8. It may be noted that by explanation, that was added to Section 67 of the Rajasthan Excise Act, it is provided that the report of an Excise officer under Section 67(2) shall be treated for all purposes of trial to be a report made by a police .officer within the meaning of Clause (b) of Sub-section (1) of Section 190 of the Criminal Procedure Code of 1898. The cases of reports of Excise Officers are thus placed at par with the cases instituted on police challans.
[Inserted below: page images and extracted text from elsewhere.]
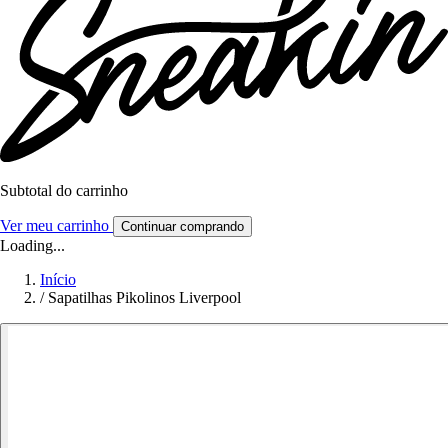
Subtotal do carrinho
Ver meu carrinho
Continuar comprando
Loading...
Início
/
Sapatilhas Pikolinos Liverpool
The amendment came into force on 14th May 1958. The defence evidence in the Instant case was closed before the amendment came into force, but the case was decided after the said amendment was introduced in Rajasthan Excise Act. In Ghisia's case ILR (1959) 9 Raj 909: (AIR 1959 Raj 266) the effect of the amendment did not come up for consideration. In case it is now held following the decision in Ghisia's case ILR (1959) 9 Raj 909 : (AIR 1959 Raj 266) that the trial was vitiated on account of the fact that the procedure under Section 252 Cr L P.C. was not followed and in its place, the procedure laid down by Section 251-A Cri. P.C. was gone into and the trial is set aside and a de novo trial is ordered, the case would now be sent back and be tried again in accordance with the procedure laid down by Section 251-A and not in accordance with the procedure laid down by Section 252 Cri. P.C. for as the law now stands, a case of a report by the Excise Officer has to be tried as a case instituted on a police challan.
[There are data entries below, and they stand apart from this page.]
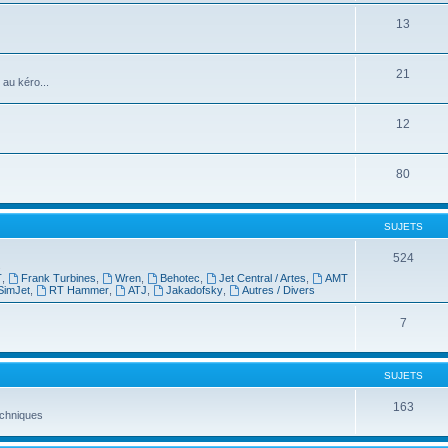
13
21
 au kéro...
12
80
SUJETS
524
s
T
,
Frank Turbines
,
Wren
,
Behotec
,
Jet Central / Artes
,
AMT
SimJet
,
RT Hammer
,
ATJ
,
Jakadofsky
,
Autres / Divers
7
SUJETS
163
techniques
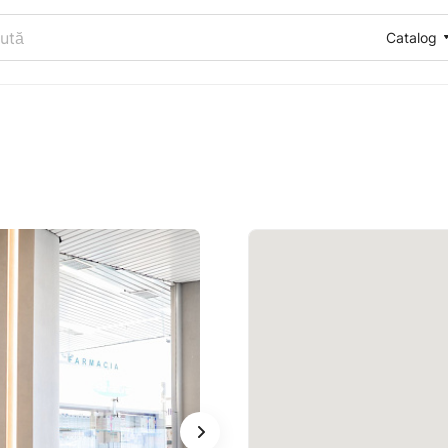
Catalog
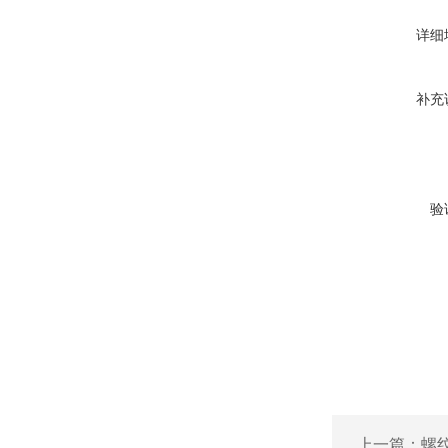
详细
补充
验
上一篇：
螺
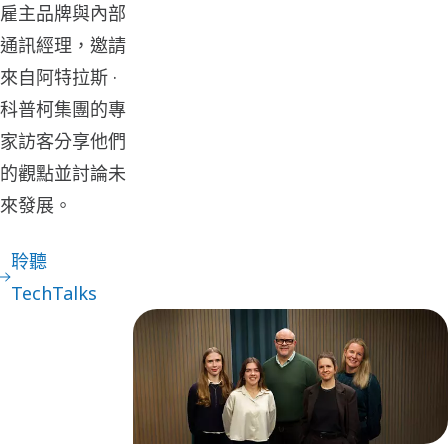
雇主品牌與內部
通訊經理，邀請
來自阿特拉斯 ·
科普柯集團的專
家訪客分享他們
的觀點並討論未
來發展。
聆聽
TechTalks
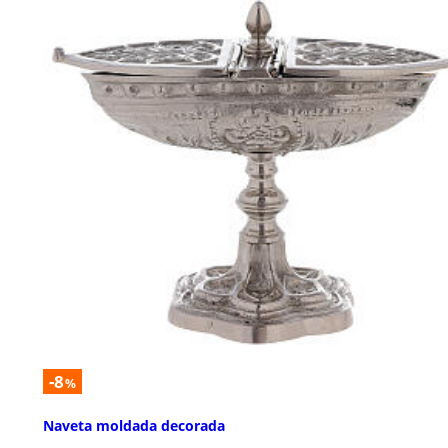
-8
%
Naveta moldada decorada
Thus if after quashing the trial, the same procedure and the same trial has to be repeated, there is no sense in staging a new trial which would be just Similar to the one that has already taken place. Having regard to the amendment] of Section 67, we think no useful purpose would be served by setting aside the conviction of the accused for a retrial shall have to be made in accordance with the same procedure as was adopted at the trial already held.
It may also be pointed out here that it is discretionary for this Court to exercise its revisional jurisdiction and under the circumstances of this case, when substantial justice has been done, we think we should not interfere with the judgment of the lower court on a highly technical point not resulting in prejudice or injustice to the accused, in exercise of our revisional powers.
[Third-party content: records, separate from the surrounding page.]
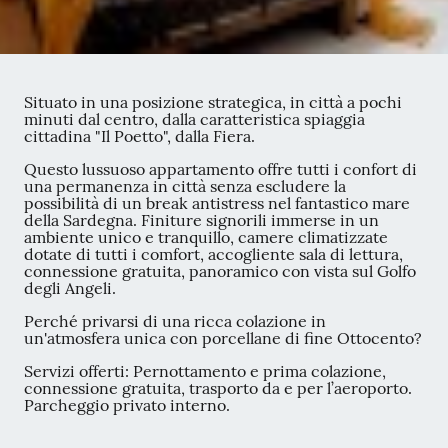
Situato in una posizione strategica, in città a pochi
minuti dal centro, dalla caratteristica spiaggia
cittadina "Il Poetto", dalla Fiera.
Questo lussuoso appartamento offre tutti i confort di
una permanenza in città senza escludere la
possibilità di un break antistress nel fantastico mare
della Sardegna. Finiture signorili immerse in un
ambiente unico e tranquillo, camere climatizzate
dotate di tutti i comfort, accogliente sala di lettura,
connessione gratuita, panoramico con vista sul Golfo
degli Angeli.
Perché privarsi di una ricca colazione in
un'atmosfera unica con porcellane di fine Ottocento?
Servizi offerti: Pernottamento e prima colazione,
connessione gratuita, trasporto da e per l’aeroporto.
Parcheggio privato interno.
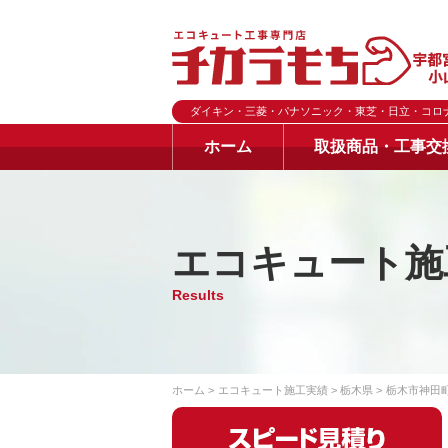
ダイキン・三菱・パナソニック・東芝・日立・コロ
ホーム
取扱商品・工事交
エコキュート施
Results
ホーム
エコキュート施工実績
栃木県
栃木市神田町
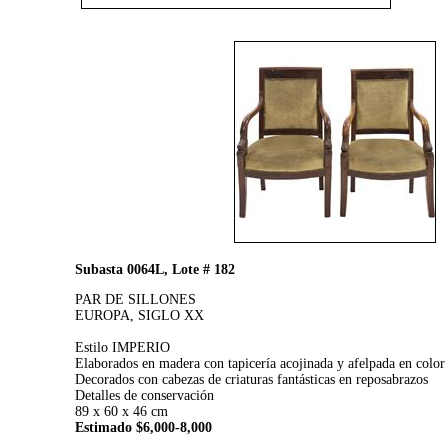
Subasta 0064L, Lote # 182
PAR DE SILLONES
EUROPA, SIGLO XX
Estilo IMPERIO
Elaborados en madera con tapicería acojinada y afelpada en color
Decorados con cabezas de criaturas fantásticas en reposabrazos
Detalles de conservación
89 x 60 x 46 cm
Estimado $6,000-8,000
9. The learned counsel for the petitioners has also urged that the report of the public Analyst was not admissible into evidence and that the convictions were also bad for this reason. It may be noted in this connection that even if the report of the Public Analyst is ignored, the convictions of the petitioners cannot be regarded ill founded for the simple reason that still and other implements of distillation were recovered from their possession and offences under Section 54(a) and (d) would, therefore, be established against them even without the chemical examination of the liquor and the wash that were also recovered in the same transaction. It may also be pointed out that the trial court did in fact examine P.N. Bhargaya as a court witness under Section 540 of the Criminal Procedure Code and the objection taken by the learned counsel is, therefore, without any basis.
10. The revision fails and is dismissed. The accused were let off on bail. They shall surrender to their bails and be sent to jail to undergo the remaining portions of their sentences. The District Magistrate, Jaipur may be directed to issue warrants for their arrest.